▶ RECORDS TO PROCESS
== Segment start ==
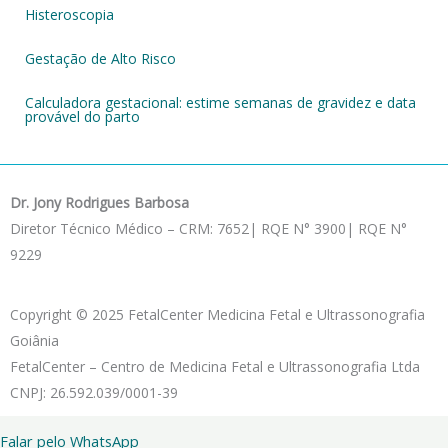
Histeroscopia
Gestação de Alto Risco
Calculadora gestacional: estime semanas de gravidez e data
provável do parto
Dr. Jony Rodrigues Barbosa
Diretor Técnico Médico – CRM: 7652| RQE N° 3900| RQE N°
9229
Copyright © 2025 FetalCenter Medicina Fetal e Ultrassonografia
Goiânia
FetalCenter – Centro de Medicina Fetal e Ultrassonografia Ltda
CNPJ: 26.592.039/0001-39
Falar pelo WhatsApp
== Segment end ==
▶ WORK REQUIRED
With pictures excluded, the material is to be written out exactly as given.

▶ SOLUTION TO THE EXERCISE
Histeroscopia
Gestação de Alto Risco
Calculadora gestacional: estime semanas de gravidez e data
provável do parto
Dr. Jony Rodrigues Barbosa
Diretor Técnico Médico – CRM: 7652| RQE N° 3900| RQE N°
9229
Copyright © 2025 FetalCenter Medicina Fetal e Ultrassonografia
Goiânia
FetalCenter – Centro de Medicina Fetal e Ultrassonografia Ltda
CNPJ: 26.592.039/0001-39
Falar pelo WhatsApp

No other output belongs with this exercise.